Eric is also entitled to be fairly and adequately compensated for such physical pain, mental anguish, discomfort, inconvenience and distress, what we usually call pain and suffering damages, type of noneconomic loss, as you find he has endured from the time of the accident until today.
Id. at 506-08.
¶ 15 Based upon a review of the above jury instructions, it appears that the court misapprehended the law with respect to the situation where both parties’ experts agree that some injury resulted from an accident. As capsulized cogently in Andrews v. Jackson, 800 A.2d 959 (Pa.Super.2002), where a defendant’s expert concedes that the plaintiff suffered some injury as a result of a motor vehicle accident, a jury’s verdict that the defendant’s negligence was not a substantial factor in bringing about at least some injury represents a rejection of uncontested evidence — that of both parties’ experts— and constitutes grounds for the granting of a new trial.
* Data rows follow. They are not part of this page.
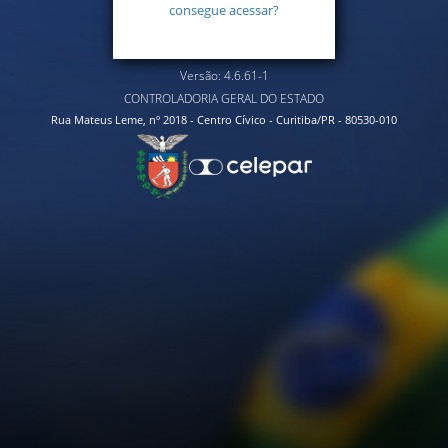
consegue acessar?
Versão: 4.6.61-1
CONTROLADORIA GERAL DO ESTADO
Rua Mateus Leme, nº 2018 - Centro Cívico - Curitiba/PR - 80530-010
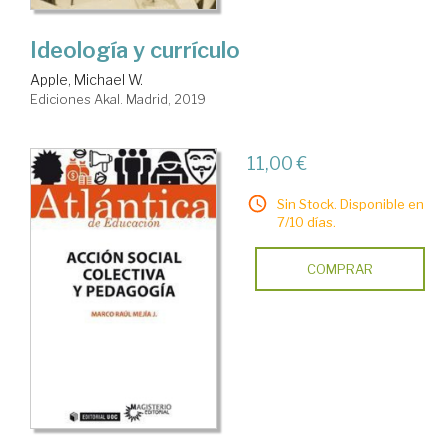
Ideología y currículo
Apple, Michael W.
Ediciones Akal. Madrid, 2019
11,00 €
Sin Stock. Disponible en
7/10 días.
COMPRAR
¶ 16 However, from this proposition it does not logically follow that where a defendant’s expert concedes some injury resulted from an accident that the defendant’s admission acts to concede that all injuries alleged to have resulted from the accident were in fact caused by the accident. Since causation is an essential element of a negligence action,3 where the degree of harm resulting from the accident is contested by the defendant the case remains essentially in the same posture as a case where causation is fully contested. *584That is, the jury must be instructed that the defendant is liable only for those injuries that the defendant’s negligence was a substantial factor in bringing about.4 In such a case, the jury-is still not empowered to reject the uncontested evidence that some injury has resulted from the accident; however, the plaintiff is not relieved of his/her obligation to prove that the injury he/she is seeking recovery for has resulted from the defendant’s negligence.5
¶ 17 Unfortunately, the instruction provided the jury in the present case, at the very least, was ambiguous as to the need for the jury to conclude that all injury for which the jury was awarding damages was legally caused6 by Appellant’s negligence, and could be read to have removed that causation element from the jury’s consideration altogether. For instance, in the primary instruction the court instructed the jury that “all you need to do is determine the amount of [Eric’s] damages.” The court did not qualify the statement by adding the language “caused by the defendant’s negligence,” or even “caused by the accident.” Thus, the jury may very'well have believed that all they had to do was attach a dollar amount to Appellee’s claimed injuries. While, in fairness to Appellees, some portions of the court’s jury instruction utilize language tending to tie the award of damages to the accident,7 we believe the failure to charge the jury as to the necessity of finding that Appellant’s negligence was a substantial factor in bringing about the injuries for which any damages were awarded rendered the instruction erroneous and may very well have produced an erroneous award of damages. As such, we believe it necessary to vacate the judgment entered and remand for a new trial.8
¶ 18 Judgment vacated, remanded for new trial. Jurisdiction relinquished.